“Gakunog-kunog” was how evacuees from typhoon Nina who sought relative comfort and safety in multi-storey hotels described their respective shelters at the height of the storm.
Experts say the full force of a typhoon’s winds is felt beginning at the 3rd and 4th floors of a high-rise building. As such structures are made of steel and concrete, they resist and bend slightly with the wind, producing vibration.
One temporary occupant described trying to sleep in their 4th floor room as Nina raged outside. The bed was actually trembling from the wind, she said, while rain soon seeped through the windows. To their disbelief, the room had no emergency light so they also had to contend with their fear in the dark. Worse, there was no free breakfast the following morning as the hotel’s cook failed to arrive. Broken glass from the shattered glass windows also littered the perimeter of the seven-storey building.
Another ensconced at a lodging establishment near the town center describes entire rooms and corridors flooded with water after terrace doors on one side of the hotel were blown open. All or most of similar buildings in the capital town sustained water damage while some had their airconditioning units blown inside the rooms.
Meanwhile, immediate neighbors of a 10-storey building being constructed near the Virac public market had the shock of their lives during the storm when steel bars, lumber, tiles and other materials rained down on their homes. The GI roofing of one house across the street about 20 meters away was pierced by four such steel bars, causing water to pour into the residence. The steel bucket used in carrying concrete to the upper floors fell on the roof of another house. It is claimed that during the magnitude 4.6 earthquake that shook the province last week, tiles and other unsecured fell on neighboring houses.
Somehow, the experience left the “can-afford” evacuees wondering if they should seek shelter in hotels the next time a supertyphoon comes by the island. One particular disadvantage of such high rises, along with the vibration or movement with the wind, is that the owners cannot put up typhoon guards on the large glass windows unlike residential houses and similar buildings.

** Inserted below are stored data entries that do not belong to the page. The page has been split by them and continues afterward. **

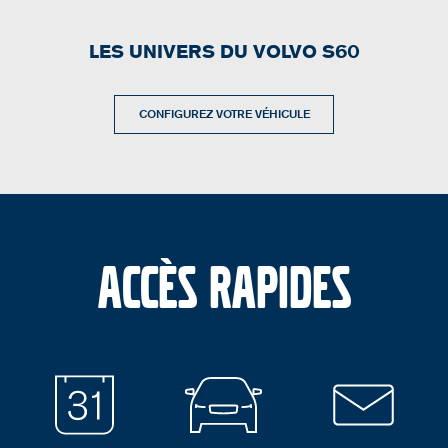
LES UNIVERS DU VOLVO S60
CONFIGUREZ VOTRE VÉHICULE
Accès rapides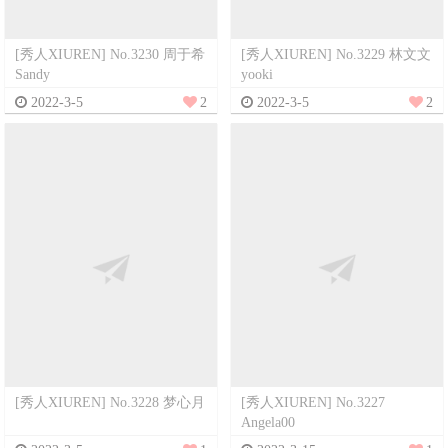
[秀人XIUREN] No.3230 周于希
[秀人XIUREN] No.3229 林文文
Sandy
yooki
2022-3-5
2
2022-3-5
2
[秀人XIUREN] No.3228 梦心月
[秀人XIUREN] No.3227
Angela00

A much better option would be to move into a neighboring house with concrete slab roof or one with concrete gutters protecting the GI roof. The best option, of course, is to do the typhoon-proofing on your own home by installing concrete gutters or having at least one room, even the toilet, with concrete slab roofing. That way, at least you would have a place where you can shelter safely.
For the third straight week, the Tribune issue carries one-color or black-and-white pictures.
We have been unable to send relatively large picture files through the intermittent and often weak internet service, after the typhoon damaged the PLDT-Smart lines in the capital town. Perhaps, through another telco, we would be able to sneak in the files for next week’s issue.
For the first time in more than a decade, there will be no “Burabod” as writer-creator Efren “ETASOR” Sorra had no time to send this issue’s piece. He has been in Legazpi and Manila for sometime now, caring for his one-and-only. Our prayers are with them as they seek God’s intercession…
THE HITCHHIKER. A man stood by the side of the road hitch hiking on a very dark night in the middle of a storm. The thunder was rolling and no cars passed. The rain was so torrential that he could barely see a few feet ahead. Then suddenly he was a car come towards him and stop.
Instinctively, the man climbed into the car and shut the door, only to realize that there was nobody behind the wheel! The car started slowly. He peered through the windscreen at the road ahead and, to his horrow, saw a tight corner. Scared to death, he said a silent prayer. He was still in shock when, a few yards before the corner, a hand appeared through the window and turned the wheel. The man, paralyzed with terror, watched how the hand appeared every time the car approached a corner.
Finally he summoned the strength to escape from the moving car and run to the nearest town. Wet and shaking, he found a bar where he started telling everyone about the terrible experience he had been through.
About half an hour later, two men walked into a bar, and one said to the other: “Look, Denzil, that’s the guy who climbed into the car while we were pushing it.”